• _Task instructions_:
Your output should consist solely of the lines from the one with "Узнать сроки доставки" through the end of the records, reproduced exactly, both ends included.

Top of Listed entries

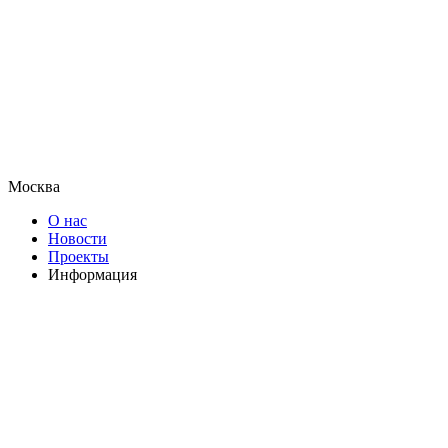
Москва
О нас
Новости
Проекты
Информация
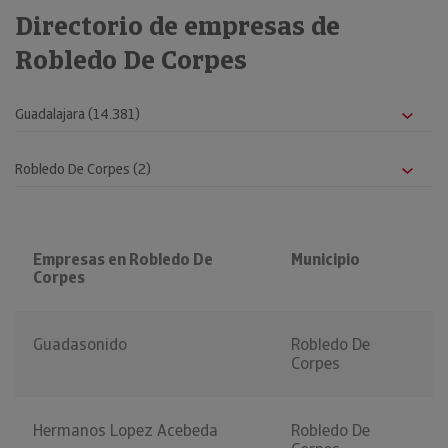
Directorio de empresas de
Robledo De Corpes
Empresas en Robledo De
Municipio
Corpes
Guadasonido
Robledo De
Corpes
Hermanos Lopez Acebeda
Robledo De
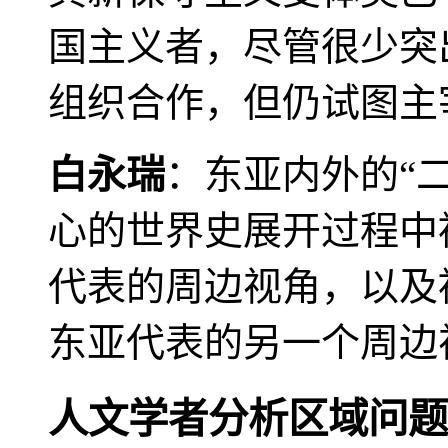
国主义者，尽管很少突
组织合作，但仍试图主
白永瑞
：东亚内外的“
心的世界史展开过程中
代表的周边视角，以及
东亚代表的另一个周边
人文学者分析区域问题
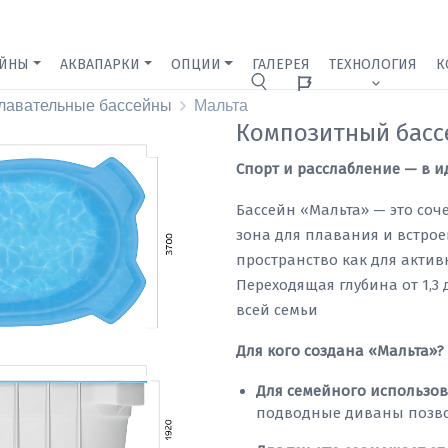
ЕЙНЫ
АКВАПАРКИ
ОПЦИИ
ГАЛЕРЕЯ
ТЕХНОЛОГИЯ
К
Ижевск
лавательные бассейны
Мальта
Композитный басс
Спорт и расслабление — в 
Бассейн «Мальта» — это со
зона для плавания и встро
пространство как для активн
Переходящая глубина от 1,3 
всей семьи
Для кого создана «Мальта»?
Для семейного использо
подводные диваны позвол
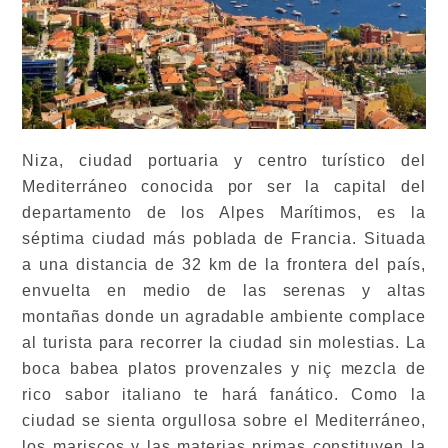
Niza, ciudad portuaria y centro turístico del
Mediterráneo conocida por ser la capital del
departamento de los Alpes Marítimos, es la
séptima ciudad más poblada de Francia. Situada
a una distancia de 32 km de la frontera del país,
envuelta en medio de las serenas y altas
montañas donde un agradable ambiente complace
al turista para recorrer la ciudad sin molestias. La
boca babea platos provenzales y niç mezcla de
rico sabor italiano te hará fanático. Como la
ciudad se sienta orgullosa sobre el Mediterráneo,
los mariscos y las materias primas constituyen la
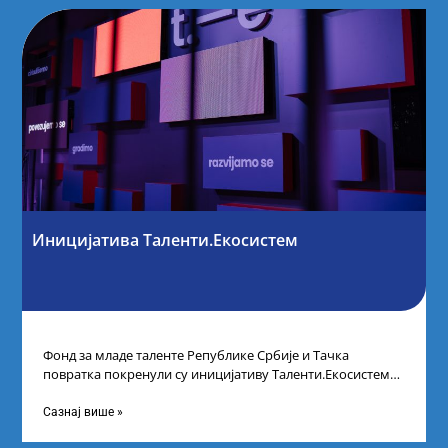
Иницијатива Таленти.Екосистем
Фонд за младе таленте Републике Србије и Тачка
повратка покренули су иницијативу Таленти.Екосистем.
На догађају су се окупили представници привреде,
Сазнај више »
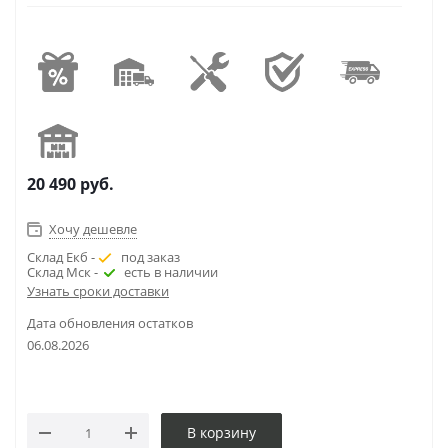
20 490
руб.
Хочу дешевле
Склад Екб -
под заказ
Склад Мск -
есть в наличии
Узнать сроки доставки
Дата обновления остатков
06.08.2026
В корзину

Bottom of Listed entries

• _Result of the exercise_:
Узнать сроки доставки
Дата обновления остатков
06.08.2026
В корзину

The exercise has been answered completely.